Summary

A sixteen year old female Atlantic bottlenose dolphin was euthanized following an eight week struggle to diagnose and treat a severe hepatopathy. She had been wild-caught at approximately 3 years of age in the Gulf of Mexico and had resided at the Aquarium of Niagara since capture. She had been generally healthy during that time. Approximately eight months previously, this animal had shown signs of decreased appetite and elevated serum transaminases, but had eventually responded to oral tetracycline. Routine complete blood counts, serum chemistry profiles, and erythrocyte sedimentation rates were normal in the interim period.
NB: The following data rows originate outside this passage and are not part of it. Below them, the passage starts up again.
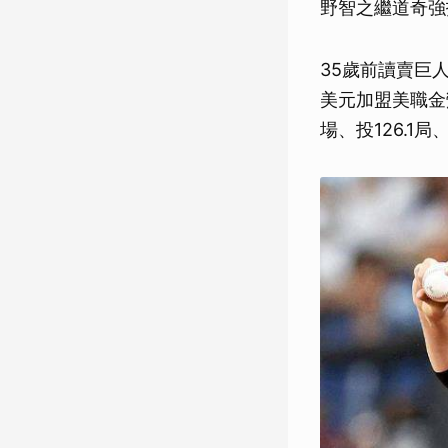
野智之繼道奇強
35歲前讀賣巨
美元加盟美職金
場、投126.1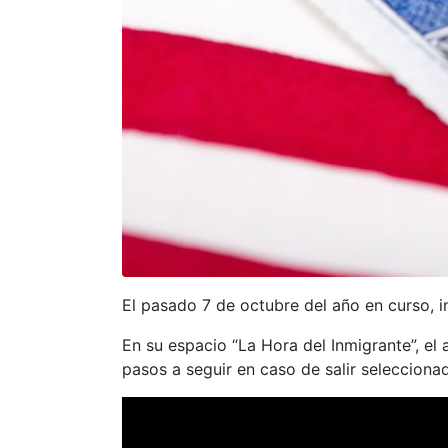
El pasado 7 de octubre del año en curso, in
En su espacio “La Hora del Inmigrante”, el 
pasos a seguir en caso de salir selecciona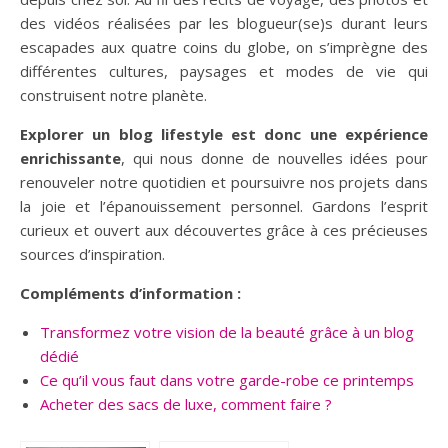
des vidéos réalisées par les blogueur(se)s durant leurs
escapades aux quatre coins du globe, on s’imprègne des
différentes cultures, paysages et modes de vie qui
construisent notre planète.
Explorer un blog lifestyle est donc une expérience
enrichissante
, qui nous donne de nouvelles idées pour
renouveler notre quotidien et poursuivre nos projets dans
la joie et l’épanouissement personnel. Gardons l’esprit
curieux et ouvert aux découvertes grâce à ces précieuses
sources d’inspiration.
Compléments d’information :
Transformez votre vision de la beauté grâce à un blog
dédié
Ce qu’il vous faut dans votre garde-robe ce printemps
Acheter des sacs de luxe, comment faire ?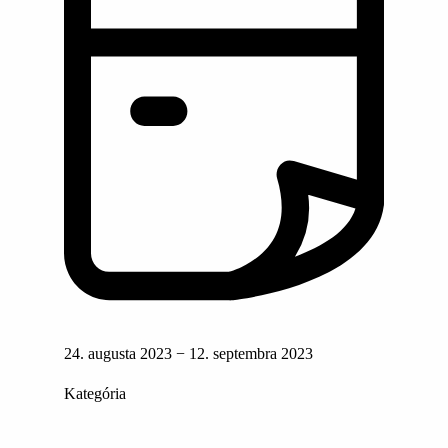
24. augusta 2023 − 12. septembra 2023
Kategória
Clinical signs began with lethargy and decreased appetite, which progressed to total anorexia, intermittent vomiting, and cachexia. Routine blood profiling revealed progressive marked elevations of serum transaminases ALT, AST, and LDH indicating acute severe hepatocellular damage. Associated hematologic parameters revealed elevated erythrocyte sedimentation rate and fibrinogen, lymphopenia, and mild anemia. Total white blood cell counts were never elevated. Prothrombin time gradually increased until bleeding was noted clinically from mild abrasions. Vitamin K₁ supplementation reversed this trend.

The following diagnostic tests were performed (with results):

 Serum Bile Acids: (87.0)

 Serum protein electrophoresis: (no monoclonal bands noted)

 LDH isoenzymes: (increased LD 4 - consistent with liver isoenzyme)

 Serum Iron profile: (One week into disease: Fe 1197 ug/dl, TIBC 1318 ug/dl, %sat 91)

 (Five weeks into disease: Fe 1500 ug/dl, TIBC 1681 ug/dl, %sat 89)

 Plasma Zinc: (1483 ug/L; Human ref range (550 - 1400))

 Blood Lead: (< 2 ug/dl)

 Serum ceruloplasmin - indicator of Copper storage disease in humans: (<2 mg/dl)

 Blood Copper: (normal)

 Abdominal radiography: (non-diagnostic with field equipment used)

 Abdominal ultrasonography: (no focal liver lesions, borders fairly sharp, parenchymal echogenicity uniform)

 Upper gastric endoscopy: (no evidence of ulceration or foreign material)

 Human Hepadenavirus screen for hepatitis A, B, and C: (negative)

 Serum neutralization titer to Canine Distemper virus: (neg at 1:4)

 Morbillivirus titer: (neg)

 Fungal serology: (Blastomyces, Coccidioides, Histoplasma, Aspergillus, Candida, Cryptococcus all negative)

 Trypsin-like Immunoreactivity: (2.51 ng/ml) Canine reference 5 - 25 ng/ml

Attempts to maintain hydration and decrease catabolic rate by forced feeding or stomach tubing two to four times daily for five weeks with a mixture of fish gruel, water, electrolyte solution, and a commercial enteral protein/carbohydrate product (TwoCal) only helped slow the progression of emaciation.

Medications used during part or all of treatment included antibiotics (tetracycline, cephalexin, amikacin), antifungals (itraconazole, nystatin), gastrointestinal support (cimetidine, carafate, pink bismuth, DiGel simethicone, metoclopramide), appetite stimulants (megesterol acetate, prednisolone, diazepam), and multiple vitamins and mineral supplements (including folic acid, ferrous gluconate, and Vit K1).

Despite intensive efforts to support the animal and correct the liver disease, the anorexia never resolved and weight loss became extreme (114 lbs over 8 wks, approx 30% of normal body wt). Depression and malaise became critical when the dolphin could no longer swim to the surface to breathe. Humane euthanasia was elected when final blood work suggested impending septicemia. Final blood cultures revealed many and pure Shewanella putrefaciens.

Post mortem examination failed to identify an etiologic agent but revealed vacuolar, diffuse, moderate hepatopathy, moderate biliary hyperplasia, and moderate extramedullary hematopoiesis. Lymphoid depletion; chronic, non-ulcerative, multifocal gastroenteritis; chronic, multifocal interstitial pneumonia; and mild to moderate generalized inflammation were also reported. Virus isolation attempts from frozen tissue samples were unrewarding. Bacterial culture from liver tissue revealed Shewanella efaciens and Vibrio fluviafis.